Genel Başkanları tarafından atanan milletvekilleri de doğal olarak sadece Genel Başkanlarına hesap verme anlayışı içine giriyorlar. Parti örgütleri ve partililerle bir ilişkileri kalmıyor. Elbette, bu sözlerimiz tüm milletvekillerini kapsamıyor. Milletvekilliğinin hakkını verenleri ayrı tutuyoruz. Yapılması gereken ilk işlerden birisi Siyasi Partiler Yasası’nı değiştirerek, milletvekillerinin ve yerel yönetimlerdeki diğer adayların genel merkez tarafından belirlenmesine sınırlama getirmektir. İkinci olarak da, seçim barajı makul bir düzeye çekilmeli ve seçimlerde siyasi partilerin ittifak yapmalarına olanak sağlanmalıdır. Bunlarla birlikte milletvekili dokunulmazlıkları sınırlandırılmalıdır. Bu koşullarda oluşmayan bir parlamentodan, demokratik hakların tüm kurum ve kuralları ile uygulanmasını, düşünce ve ifade özgürlüğünün genişletilmesini ve hukukun üstünlüğünü beklemek hayalden öteye geçemez.

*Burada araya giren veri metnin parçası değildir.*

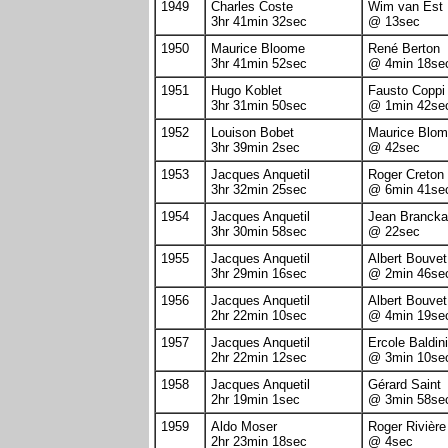
1949
Charles Coste
Wim van Est
3hr 41min 32sec
@ 13sec
1950
Maurice Bloome
René Berton
3hr 41min 52sec
@ 4min 18se
1951
Hugo Koblet
Fausto Coppi
3hr 31min 50sec
@ 1min 42se
1952
Louison Bobet
Maurice Blo
3hr 39min 2sec
@ 42sec
1953
Jacques Anquetil
Roger Creton
3hr 32min 25sec
@ 6min 41se
1954
Jacques Anquetil
Jean Brancka
3hr 30min 58sec
@ 22sec
1955
Jacques Anquetil
Albert Bouvet
3hr 29min 16sec
@ 2min 46se
1956
Jacques Anquetil
Albert Bouvet
2hr 22min 10sec
@ 4min 19se
1957
Jacques Anquetil
Ercole Baldini
2hr 22min 12sec
@ 3min 10se
1958
Jacques Anquetil
Gérard Saint
2hr 19min 1sec
@ 3min 58se
1959
Aldo Moser
Roger Rivière
2hr 23min 18sec
@ 4sec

Devlet halk için, halkın güvenliği ve refahı için vardır. Devlet organlarının gücünü kendi siyasi ve ekonomik çıkarları için tehdit ve şantaj aracı olarak kullanmaya çalışmak topluma yapılacak en büyük kötülüktür. Türkiye halkı çok kolay bir şekilde yönlendirilmekte ve kandırılabilmektedir. Belki de bize öyle geliyor. Çıkar ilişkileri için öyle görünüyor da olabilirler. Bizler, demokratik açılım, alevi açılımı, kürt açılımı, sanatçı açılımı, ekonomik açılım veya Anayasa açılımı dedikçe işler daha çok karışıyor ve içinden çıkılmaz bir hal alıyor.
Her zaman olduğu gibi yine işin esasını kaçırıyoruz. İnsan haklarına saygı olmadan, düşünce ve ifade özgürlüğü gerçek anlamında ortaya konulmadan, gelir dağılımında adaletsizlik düzeltilmeden ve yargı, siyasetin etkisinden arındırılmadan boşuna kürek çektiğimizi ne zaman anlayacağız.